Hercules n'est donc rien d'autre qu'un énième néo-peplum de commande comme on en voit défiler à la chaîne ces dernières années avec les mêmes résultats désastreux et sans que personne n'en tire les conséquences, le dernier en date étant Pompéi qui, lui, avait sur être autrement plus fun. Doté d'une enveloppe beaucoup plus confortable que la version de Renny Harlin, Ratner persiste à faire preuve de paresse en offrant le minimum dicté par le cahier de charges et couche sur pellicule une trame linéaire au possible jalonnée par une succession de scènes tantôt drôles, tantôt musclées mais jamais traversées par un quelconque souffle épique , pourtant nécessaire à pareil métrage. Les scènes de combat par exemple, seuls moments forts du métrage, sont proprets comme il faut et purement fonctionnelles, voir statiques, même si l'on sera très reconnaissants de ne pas avoir droit à un montage frénétique et une caméra parkinsonnienne à la limite de l’épilepsie. De tout ce fatras on retiendra peut être quelques jolis moments de cabotinage en règle, dont les seconds rôles Ian McShane en devin un peu space et John Hurt en Bad Guy sénile. 
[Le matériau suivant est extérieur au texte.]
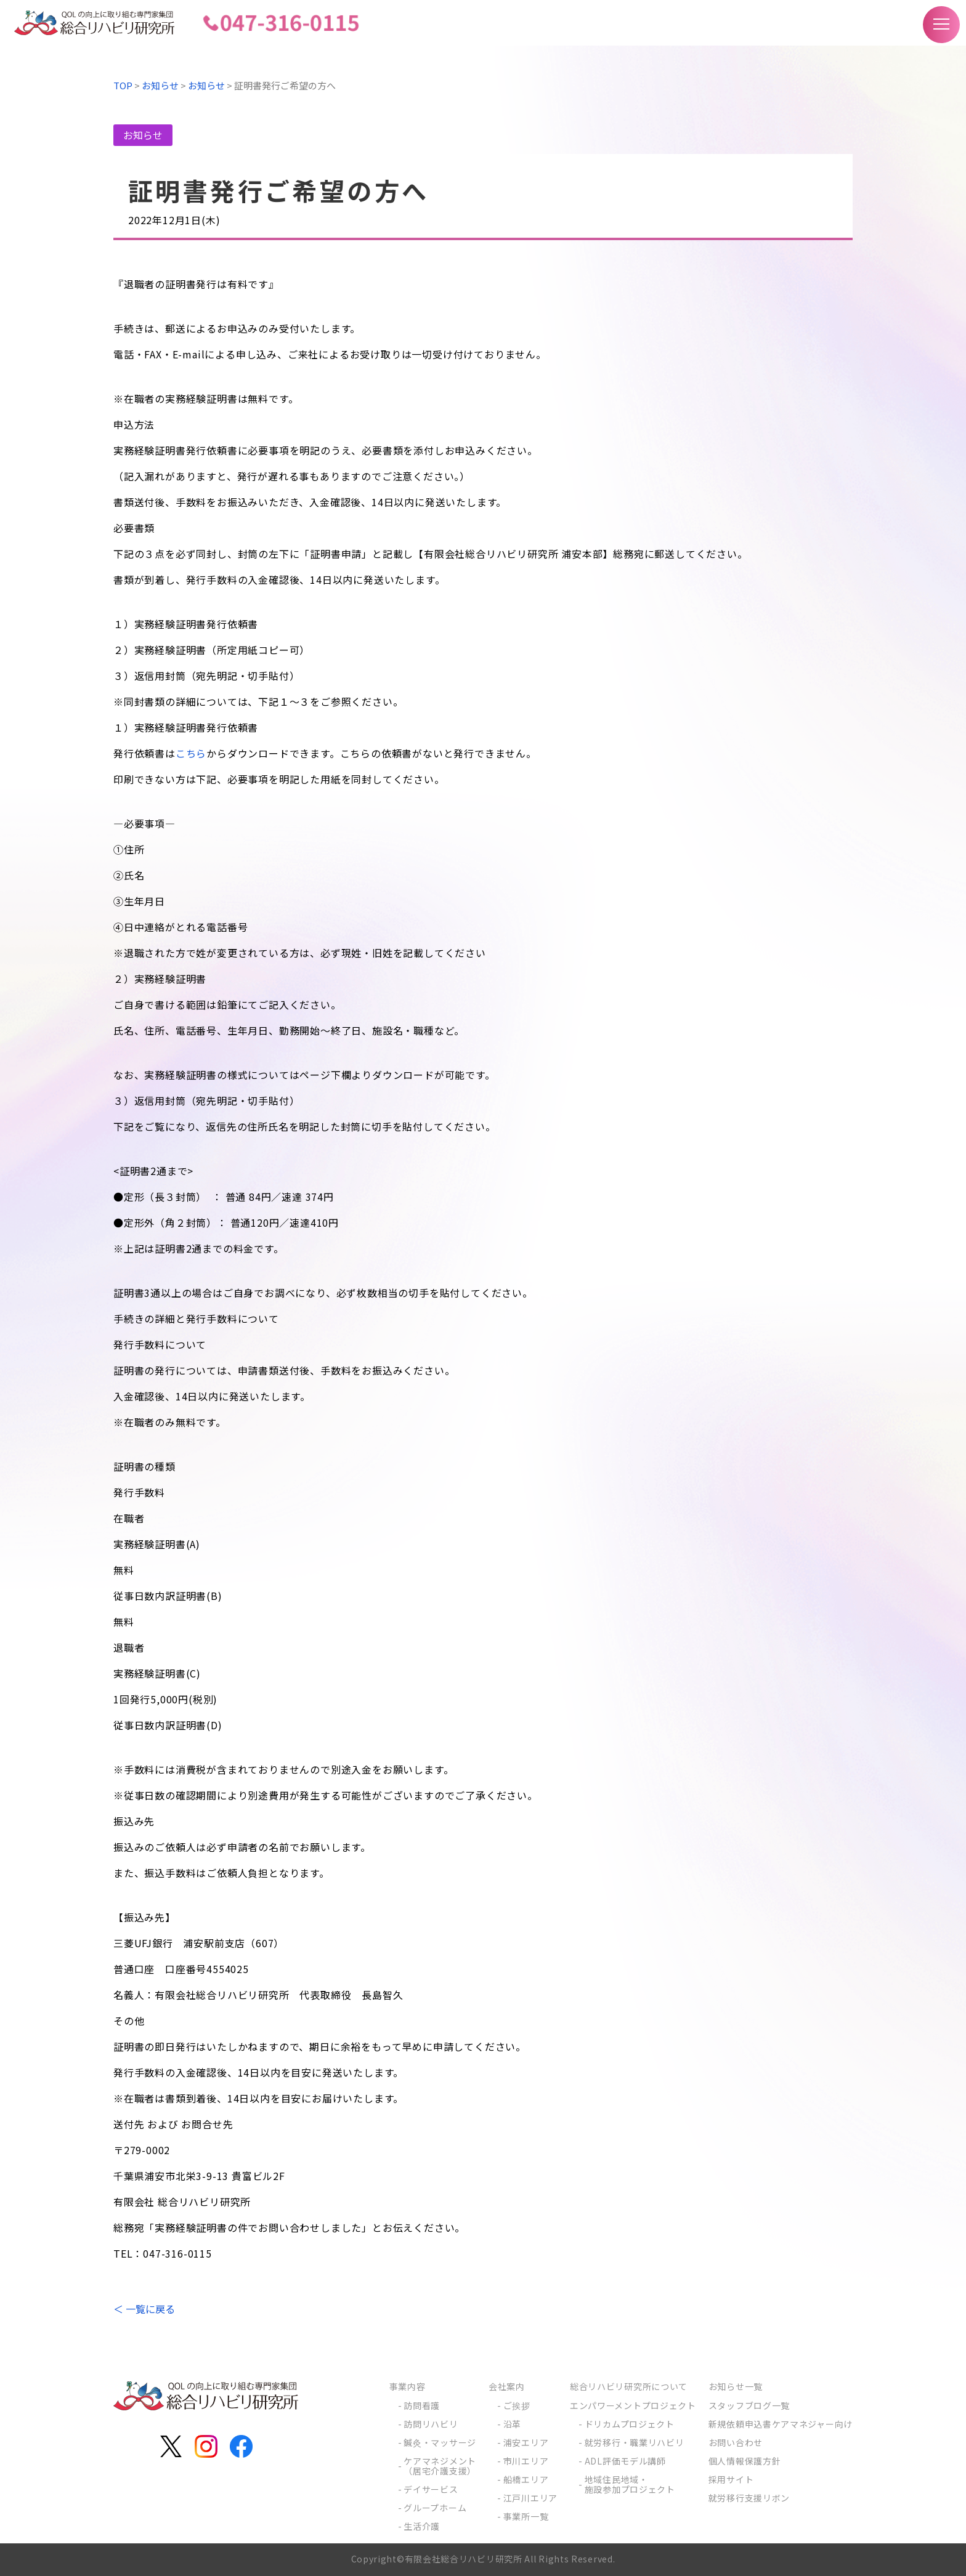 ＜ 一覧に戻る (144, 2308)
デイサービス (431, 2489)
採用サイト (731, 2479)
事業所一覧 (526, 2516)
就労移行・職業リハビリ (634, 2442)
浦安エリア (526, 2442)
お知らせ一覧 (735, 2386)
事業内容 (407, 2386)
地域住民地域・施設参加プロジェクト (630, 2484)
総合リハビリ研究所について (629, 2386)
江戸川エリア (530, 2498)
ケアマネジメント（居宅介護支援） (440, 2466)
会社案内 (507, 2386)
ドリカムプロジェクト (630, 2424)
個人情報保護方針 (744, 2461)
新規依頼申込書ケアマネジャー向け (780, 2424)
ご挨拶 (516, 2405)
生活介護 (422, 2526)
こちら (191, 753)
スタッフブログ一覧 (749, 2405)
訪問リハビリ (431, 2424)
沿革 (512, 2424)
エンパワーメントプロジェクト (633, 2405)
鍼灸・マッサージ (440, 2442)
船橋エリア (526, 2479)
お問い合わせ (735, 2442)
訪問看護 (422, 2405)
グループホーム (435, 2507)
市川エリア (526, 2461)
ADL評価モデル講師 (625, 2461)
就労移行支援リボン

Hercules version 2014 est un divertissement pop corn qui n'amasse pas mousse, mais qui fera le bonheur de ados en mal de castagne musclée. La faute à un manque d'ambition et une paresse sans égal de son réalisateur qui avait pourtant toutes les cartes en main pour signer un produit plus excitant à défaut d'être plus couillu. Ô rage, Ô frustration.